Sun Microsystems President and CEO Scott McNealy this week told a Congressional committee that Microsoft's practices are hurting consumer choice and the US Department of Justice is right to "scrutinise" the company.
"We need a competitive industry," said McNealy to the Joint Economic Committee, which held its third and last hearing today on the high-tech industry.
But, McNealy said, Microsoft's control over productivity applications, such as word processing, spreadsheets and operating systems, has curtailed investment in those areas. And he warned of Microsoft's movement in the Internet appliance area.

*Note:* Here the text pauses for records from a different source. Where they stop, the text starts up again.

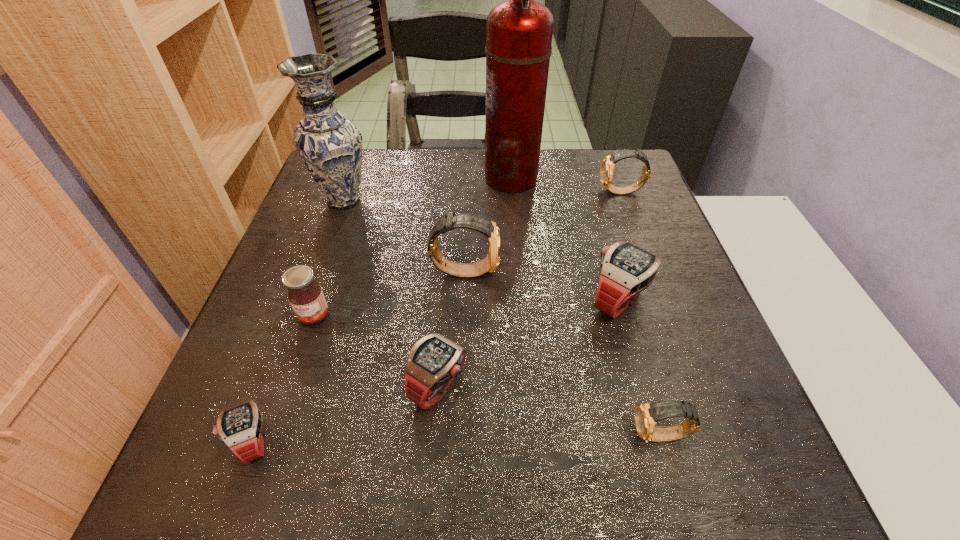 Locate an element on the screen. the tallest object is located at coordinates (519, 31).

Identify the location of red fire extinguisher. (519, 31).

At what (x,y) coordinates should I click in order to perform the action: click on the eighth shortest object. Please return your answer as a coordinate pair (x, y). The height and width of the screenshot is (540, 960). Looking at the image, I should click on (330, 146).

Find the location of a particular element. blue vase is located at coordinates (330, 146).

Where is `the leftmost gold watch`? The height and width of the screenshot is (540, 960). the leftmost gold watch is located at coordinates (479, 223).

Locate an element on the screen. the seventh shortest object is located at coordinates pyautogui.click(x=479, y=223).

You are a GUI agent. You are given a task and a screenshot of the screen. Output one action in this format:
    pyautogui.click(x=<x>, y=<y>)
    Task: Click on the farthest red watch
    Image resolution: width=960 pixels, height=540 pixels.
    Given the screenshot: What is the action you would take?
    pyautogui.click(x=626, y=269)

I want to click on the rightmost red watch, so click(x=626, y=269).

This screenshot has height=540, width=960. In order to click on the second smallest gold watch in this screenshot , I will do `click(606, 171)`.

Find the location of a particular element. the farthest gold watch is located at coordinates [606, 171]. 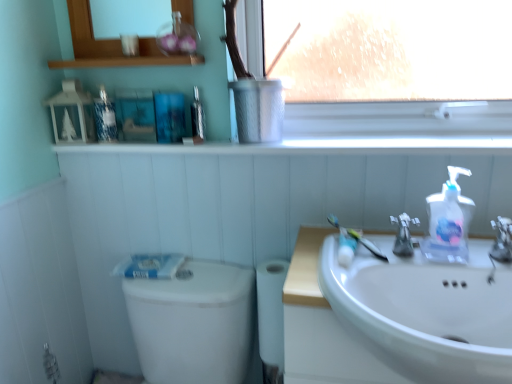 Where is `free location to the left of satin nickel faucet at sink right, the 2th tap viewed from the right`? The height and width of the screenshot is (384, 512). free location to the left of satin nickel faucet at sink right, the 2th tap viewed from the right is located at coordinates (351, 266). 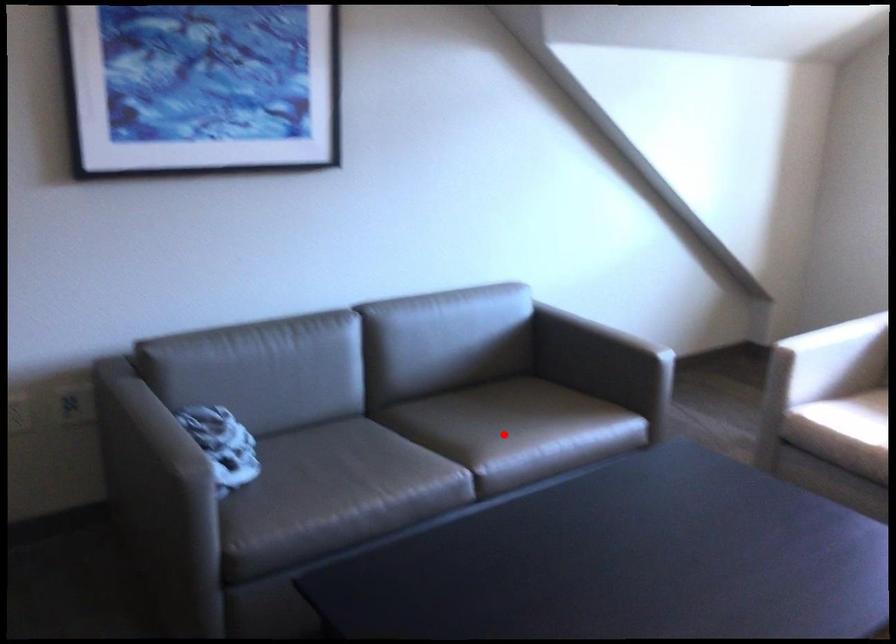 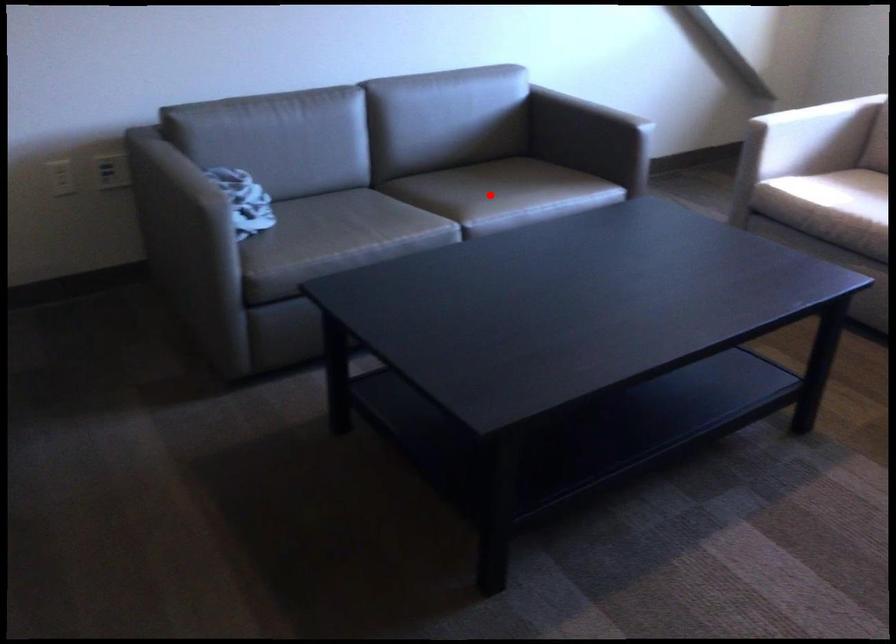 I am providing you with two images of the same scene from different viewpoints. A red point is marked on the first image and another point is marked on the second image. Does the point marked in image1 correspond to the same location as the one in image2?

Yes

"Would AT&T really be using CE [Microsoft's operating system for handheld devices] if they hadn't gotten a $5 billion investment from Microsoft?" said McNealy. Sun makes a rival Java-based appliance operating system.
Shortly after McNealy finished testifying, Microsoft Chairman and CEO Bill Gates joined about a dozen other high-tech executives to talk about legislative initiatives in the high-tech area.
The purpose was to release a new study prepared by the Business Software Alliance that added up the contributions the high-tech industry is making to the economy. The executives also discussed top legislation issues: encryption export controls, Y2K liability protections and "Net friendly" legislation that doesn't restrict e-commerce.
In what may have been a response to critics who argue Microsoft is hurting innovation, Gates said "the rate of new company formation is at an all-time high and that is pushing the innovation forward."
According to the BSA study, the software industry will surpass the automotive industry as the largest contributor to the U.S. economy by the year 2000 (see story). The annual receipts of the software industry last year were nearly $141 billion.